Yesterday, I received a phone call from a current online student who works as a data analyst. She called to share her amazing news with me. After taking Professional Communication and Presentation this month and learning how to develop, design, and deliver a presentation inspired by the work of today’s presentation revolution leaders like Nancy Duarte, Garr Reynolds, TED, and the Heath brothers, she was inspired to create a cinematic presentation for her company. Her task was to inform and train others on new software being used. She’d previously shared with the class that her company was firmly in the “death by PowerPoint” abyss Andrew Dlugan describes on Six Minutes. Presentations were tedious, forgettable, pointless, and sterile. But, for this student, being aware of these revolutionary ideas made it impossible for her to create yet another boring presentation.
Instead, she created a well-structured, well-designed presentation, and she delivered that presentation in a way that was natural and engaging. The results were remarkable. One attendee commented that in 20 years with this company, it was the first time he had felt engaged during a presentation. The student has been asked to visit other offices, present the information to the rest of the company’s employees, and even conduct future webinars based on her presentation. Not only was this student’s world changed by a strong presentation, but she has begun the great work of revolutionizing a company’s communication culture. This is not something that happened by accident or because the student was inherently already a strong presenter. A world-changing moment like this takes preparation, practice, contemplation, and a true empathy for a target audience.

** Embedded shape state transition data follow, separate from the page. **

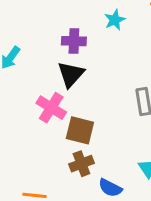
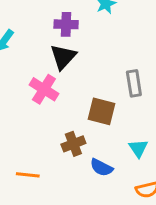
brown square: (80, 130) -> (101, 111), moved

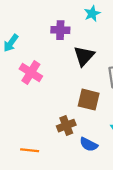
black triangle: (63, 57) -> (84, 56), moved
pink cross: (44, 89) -> (31, 72), moved

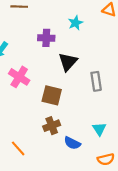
brown square: (89, 100) -> (52, 95), moved
orange line: (30, 150) -> (18, 148), turned 42

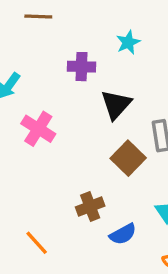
brown square: (52, 95) -> (128, 158), moved, turned 30
blue semicircle: (72, 143) -> (123, 234), turned -56

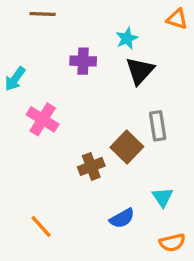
black triangle: (116, 105) -> (140, 71), moved
brown cross: (90, 206) -> (91, 166), moved

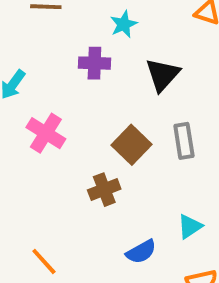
cyan star: (127, 38) -> (124, 24), moved
brown square: (127, 147) -> (131, 145), moved
cyan triangle: (163, 197) -> (190, 226), turned 30

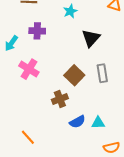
purple cross: (94, 63) -> (37, 31), moved
cyan triangle: (190, 226) -> (98, 123), moved, turned 32
blue semicircle: (141, 252) -> (77, 122), moved

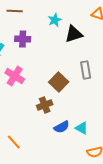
black triangle: (91, 38) -> (74, 34), moved, turned 30
gray rectangle: (102, 73) -> (86, 70), moved
cyan triangle: (98, 123) -> (82, 128), turned 32

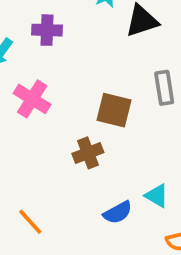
brown square: (59, 82) -> (114, 110), turned -30
blue semicircle: (62, 127) -> (118, 212), moved

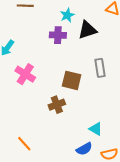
purple cross: (47, 30) -> (58, 35), moved
blue semicircle: (118, 212) -> (84, 149), moved

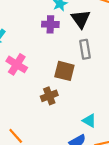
black triangle: (87, 30) -> (81, 19), turned -48
gray rectangle: (100, 68) -> (85, 49), moved

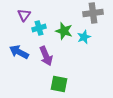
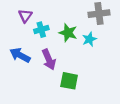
green square: (59, 84) -> (69, 81), moved

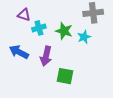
purple triangle: (25, 16) -> (24, 15), turned -48
purple arrow: (49, 59) -> (46, 56), turned 36

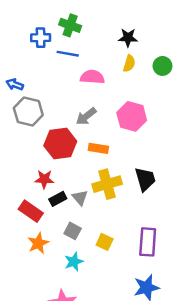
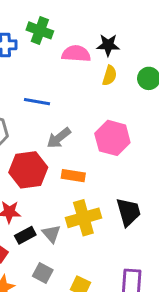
blue line: (68, 54) -> (37, 102), moved
pink semicircle: (92, 77) -> (76, 54), moved

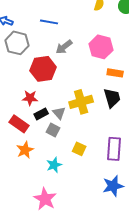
orange rectangle: (73, 176) -> (115, 73), moved
gray square: (43, 273) -> (53, 130), moved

If your ideas matter–if your business plans, your research results, or your cause are worth spreading–then design and presentation matter. –Garr Reynolds, Presentation Zen Design
Within my own institution, I often hear students and faculty complain about yet another boring presentation, another bullet-riddled death machine, another wasted hour. It’s clear that audiences don’t respond to the standard operating procedure; however, in speaking to those presenting the information, it’s clear that they perceive what makes for a strong presentation to be a matter of opinion or preference. I often hear, “students love my slides,” or “yeah, Chiara, that’s YOUR way of doing it, but we are not you,” or “Bullets work for me; people need this information!”, or “I don’t have time to put into presenting; I’m already good at presenting.” Internally, sometimes I feel frustrated, as if I am a small voice in a giant void called the status quo. But, as an eternal optimist, my response is to try to share with them the irrefutable work of brain scientists like John Medina, the Zen philosophy of contemplation before action created by Garr Reynolds, and the multitude of case studies, examples, and stories that prove that engaging in presenting as a process truly helps propel ideas forward and is the only way to reach an audience.
Where does a strong presentation’s power come from? In part, it is the clear experiential difference an audience feels when they participate in a well-developed presentation. But, more than this, a well-designed presentation harnesses the power each and every one of us has to connect with another person, be inspired by an idea, and find ways to actualize that idea. As Nancy Duarte says, “Presentations create a catalyst for meaningful change by using human contact in a way that no other medium can” (Source). I am not talking about opinion–this perspective is designed to tap into what appeals to people, how people think, and what leads people to internalizing an idea. Creating yet another poorly prepared, cookie cutter, boring presentation squanders that power in each of us to be a catalyst for change.
Your idea becomes alive when it is adopted by another person, then another, and another, until it reaches a tipping point and eventually obtains a groundswell of support. –Nancy Duarte, Resonate
It cannot be denied–proper preparation, thorough content development, design-centered thinking, and deliberate practice are the keys to a strong presentationand a strong presentation can change the world. If you want to change your world, you must present better!